Sunday, March 15, 2009

Hibari (South Yarra) 09







Hibari, at 479 Malvern Rd., continues to be an extremely popular Japanese restaurant despite low ratings from the Age Good Food guide. It is one of the very few places that get a guernsey in both the AGF and CheapEats. It is small, seats 30, and noisy, with simple wooden tables and uncomfortable wood chairs. Despite these deficiencies booking is advisable. We arrived for a midweek meal about 8.30 pm and after a short wait were shown to a recently vacated table. There we waited and waited and waited! I walked down to the business end of the restaurant and picked up some menus. We made our selections, still no attention, so I walked back and took some glasses and a jug of iced water and inquired if it was self service as we were ready to order! A waitress then came back to the table with me. We ordered gyoza, they promised five but sent six,



here's a lone one

spring rolls, they promised three but sent two cut in half, and a potato and crab meat entreee, three as promised,
were particularly good. The gyoza were very nicely flavoured, the spring rolls had extremely crisp thin pastry but were a bit thin and dry but the potato and smooth and moist under a layer of crumbs, they were a subtly flavoured delight. For mains the sukiaki beef was numero uno with a raw egg to stir in if you wished,
I did, and a lovely slightly sweet well balanced sauce. The beef and crumbed pork curry was gently flavoured.

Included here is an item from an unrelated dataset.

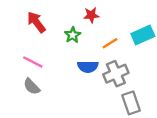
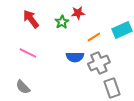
green star: (73, 35) -> (62, 22), moved
gray semicircle: (32, 87) -> (23, 87), moved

Mild and light and unoffensive I enjoyed it. The mixed seafood served in a pot at $22 the most expensive thing on the menu,totally bland, despite some sort of putsy sauce which did nothing for it. Very disappointing. Ready to go, and experienced now, I went straight to the cash register. The person in attendance apologised and I paid the remarkably small bill. ($83 which included $4 corkage and a couple of extra bowls of steamed rice.
They have a modest and inexpensive wine list but also accept BYO.
This would rate as the worst service ever. It is a busy little restaurant, full when we arrived and I'm sure this level of neglect is unusual but it certainly makes one feel distinctly unimportant. The food was good and I would go back to try some other dishes regardless of the initial poor experience. I'm glad tipping is not, as in America, virtually mandatory.
Score 13/20

1 comment:

Anonymous said...

Hi Sandra & Elliot,

Love your blog. It's that kinda of service tries my patience! Here in America it would be a smaller tip but ggggrrrr yes "virtually mandatory" as you said.